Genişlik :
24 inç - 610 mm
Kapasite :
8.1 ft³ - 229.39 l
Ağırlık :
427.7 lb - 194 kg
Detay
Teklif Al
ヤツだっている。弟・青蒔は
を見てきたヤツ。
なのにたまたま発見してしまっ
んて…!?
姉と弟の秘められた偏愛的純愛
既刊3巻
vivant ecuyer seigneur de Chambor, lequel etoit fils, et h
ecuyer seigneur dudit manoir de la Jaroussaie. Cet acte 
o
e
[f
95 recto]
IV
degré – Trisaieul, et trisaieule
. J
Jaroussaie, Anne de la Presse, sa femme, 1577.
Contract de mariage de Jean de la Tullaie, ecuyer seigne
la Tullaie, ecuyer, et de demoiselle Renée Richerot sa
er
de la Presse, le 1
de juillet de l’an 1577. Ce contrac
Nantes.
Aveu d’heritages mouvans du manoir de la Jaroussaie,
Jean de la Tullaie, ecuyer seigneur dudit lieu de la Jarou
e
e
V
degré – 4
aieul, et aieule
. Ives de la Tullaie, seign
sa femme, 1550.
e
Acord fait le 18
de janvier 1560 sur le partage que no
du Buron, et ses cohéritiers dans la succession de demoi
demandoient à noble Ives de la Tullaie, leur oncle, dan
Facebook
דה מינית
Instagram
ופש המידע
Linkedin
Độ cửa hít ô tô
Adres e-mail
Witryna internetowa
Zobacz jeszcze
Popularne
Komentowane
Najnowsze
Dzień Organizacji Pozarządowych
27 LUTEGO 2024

——————

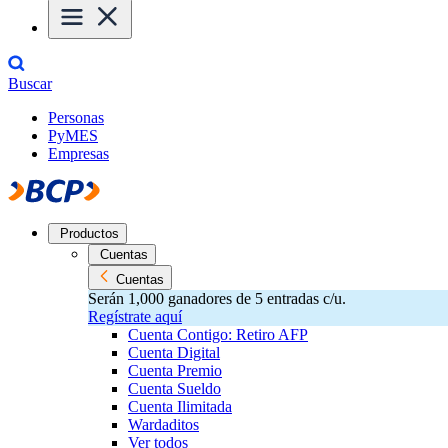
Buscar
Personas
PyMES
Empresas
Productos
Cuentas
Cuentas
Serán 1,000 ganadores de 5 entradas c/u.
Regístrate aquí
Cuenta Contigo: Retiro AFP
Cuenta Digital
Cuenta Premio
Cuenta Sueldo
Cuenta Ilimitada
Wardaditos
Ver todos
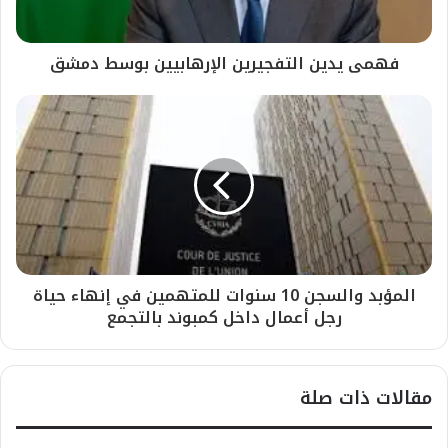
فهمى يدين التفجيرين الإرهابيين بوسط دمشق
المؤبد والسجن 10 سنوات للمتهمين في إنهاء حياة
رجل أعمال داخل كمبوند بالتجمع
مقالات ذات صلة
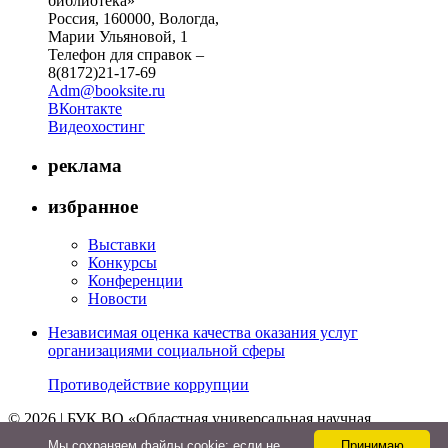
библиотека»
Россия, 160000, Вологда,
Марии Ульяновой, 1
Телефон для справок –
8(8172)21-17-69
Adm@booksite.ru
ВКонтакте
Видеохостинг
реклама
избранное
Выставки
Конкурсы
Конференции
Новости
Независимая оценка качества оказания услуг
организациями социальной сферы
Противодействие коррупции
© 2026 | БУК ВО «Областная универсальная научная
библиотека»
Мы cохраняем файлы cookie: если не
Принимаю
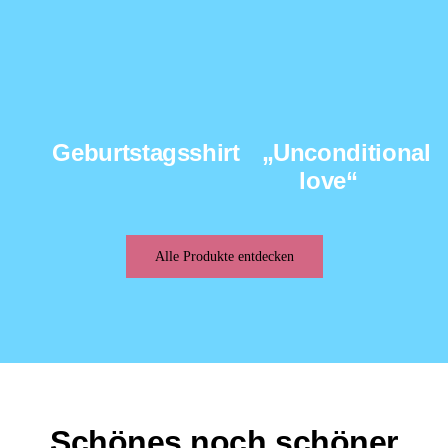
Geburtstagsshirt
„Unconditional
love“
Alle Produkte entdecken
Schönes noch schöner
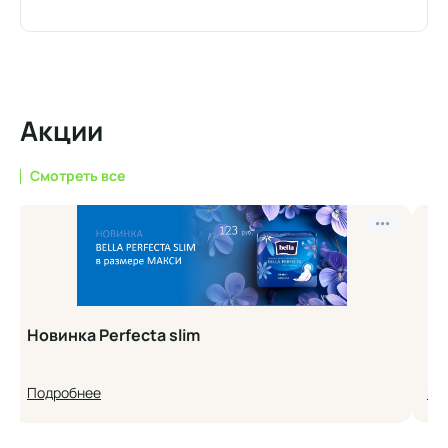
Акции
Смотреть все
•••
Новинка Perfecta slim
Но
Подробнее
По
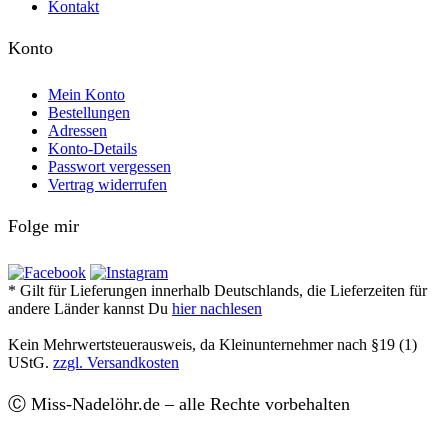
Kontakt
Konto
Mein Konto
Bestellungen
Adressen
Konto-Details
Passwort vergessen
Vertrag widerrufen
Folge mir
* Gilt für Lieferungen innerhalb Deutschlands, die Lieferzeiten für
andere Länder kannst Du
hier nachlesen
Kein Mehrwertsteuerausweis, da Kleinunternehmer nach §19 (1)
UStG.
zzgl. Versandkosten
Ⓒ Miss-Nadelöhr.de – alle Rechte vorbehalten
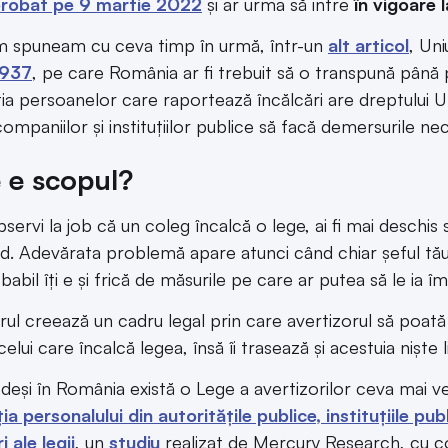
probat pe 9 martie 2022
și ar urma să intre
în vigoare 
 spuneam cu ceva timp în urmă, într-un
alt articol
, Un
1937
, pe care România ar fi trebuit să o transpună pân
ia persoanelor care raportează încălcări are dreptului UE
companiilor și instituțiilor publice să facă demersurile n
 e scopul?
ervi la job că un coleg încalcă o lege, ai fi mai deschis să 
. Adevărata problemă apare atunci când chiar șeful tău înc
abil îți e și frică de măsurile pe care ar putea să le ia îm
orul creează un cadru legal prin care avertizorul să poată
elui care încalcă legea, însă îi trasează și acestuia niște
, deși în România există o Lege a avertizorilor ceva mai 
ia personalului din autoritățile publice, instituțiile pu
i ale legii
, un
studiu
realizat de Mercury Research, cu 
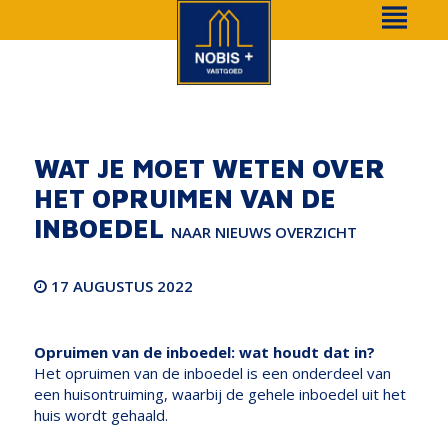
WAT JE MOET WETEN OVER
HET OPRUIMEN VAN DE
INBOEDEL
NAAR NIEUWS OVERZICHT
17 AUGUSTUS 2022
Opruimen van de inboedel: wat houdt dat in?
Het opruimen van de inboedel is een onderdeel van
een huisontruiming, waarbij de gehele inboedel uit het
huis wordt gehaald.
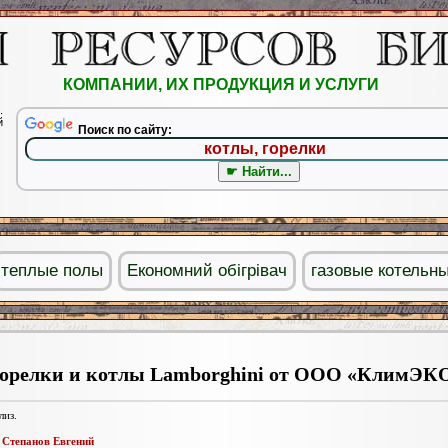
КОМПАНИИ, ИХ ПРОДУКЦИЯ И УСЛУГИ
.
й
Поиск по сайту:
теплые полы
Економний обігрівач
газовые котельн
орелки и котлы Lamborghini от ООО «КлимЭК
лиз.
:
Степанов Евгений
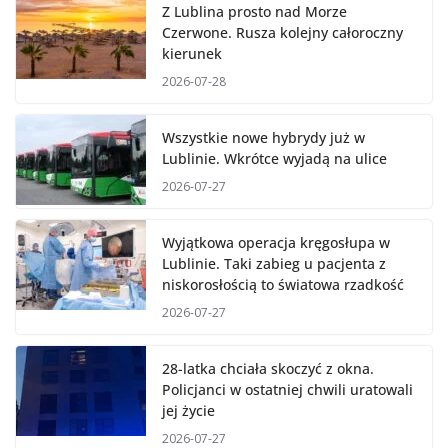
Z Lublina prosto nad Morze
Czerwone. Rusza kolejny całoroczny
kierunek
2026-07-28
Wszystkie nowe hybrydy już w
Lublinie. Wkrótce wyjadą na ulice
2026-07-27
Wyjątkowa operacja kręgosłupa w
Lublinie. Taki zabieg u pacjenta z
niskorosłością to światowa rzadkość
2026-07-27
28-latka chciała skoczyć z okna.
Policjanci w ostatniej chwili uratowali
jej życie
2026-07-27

——————

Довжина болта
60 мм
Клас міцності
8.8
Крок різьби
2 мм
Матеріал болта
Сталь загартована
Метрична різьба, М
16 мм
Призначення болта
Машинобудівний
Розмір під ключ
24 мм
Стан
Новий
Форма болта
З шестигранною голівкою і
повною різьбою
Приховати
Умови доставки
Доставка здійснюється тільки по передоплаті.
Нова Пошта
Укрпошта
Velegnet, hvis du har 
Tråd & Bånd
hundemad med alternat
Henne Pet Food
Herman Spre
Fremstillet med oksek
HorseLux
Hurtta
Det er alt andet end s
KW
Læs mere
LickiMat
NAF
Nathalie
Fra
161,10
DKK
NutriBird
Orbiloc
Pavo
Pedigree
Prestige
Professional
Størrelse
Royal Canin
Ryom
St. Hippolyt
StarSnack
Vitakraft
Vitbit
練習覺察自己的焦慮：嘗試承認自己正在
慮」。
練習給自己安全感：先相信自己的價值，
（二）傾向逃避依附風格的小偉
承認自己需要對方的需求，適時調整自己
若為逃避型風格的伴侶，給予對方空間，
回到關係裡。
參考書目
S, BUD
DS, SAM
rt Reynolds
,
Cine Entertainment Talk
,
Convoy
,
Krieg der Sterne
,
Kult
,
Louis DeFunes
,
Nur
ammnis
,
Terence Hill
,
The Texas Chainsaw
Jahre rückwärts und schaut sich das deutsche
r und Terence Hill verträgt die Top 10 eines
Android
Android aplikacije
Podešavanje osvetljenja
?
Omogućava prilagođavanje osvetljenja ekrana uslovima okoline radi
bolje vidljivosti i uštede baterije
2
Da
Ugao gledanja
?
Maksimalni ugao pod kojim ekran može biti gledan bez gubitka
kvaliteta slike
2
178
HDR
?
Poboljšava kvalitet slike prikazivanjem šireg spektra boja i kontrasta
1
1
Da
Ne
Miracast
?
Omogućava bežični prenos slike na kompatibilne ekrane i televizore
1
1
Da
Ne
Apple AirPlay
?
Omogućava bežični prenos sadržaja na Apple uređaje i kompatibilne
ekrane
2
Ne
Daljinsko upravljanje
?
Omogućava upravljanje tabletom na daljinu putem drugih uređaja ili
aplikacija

——————

EXERCISE GOAL -
In the material above, find each line that contains the word "Terence", and select it.

RESPONSE TO THE EXERCISE -
Terence Hill
r und Terence Hill verträgt die Top 10 eines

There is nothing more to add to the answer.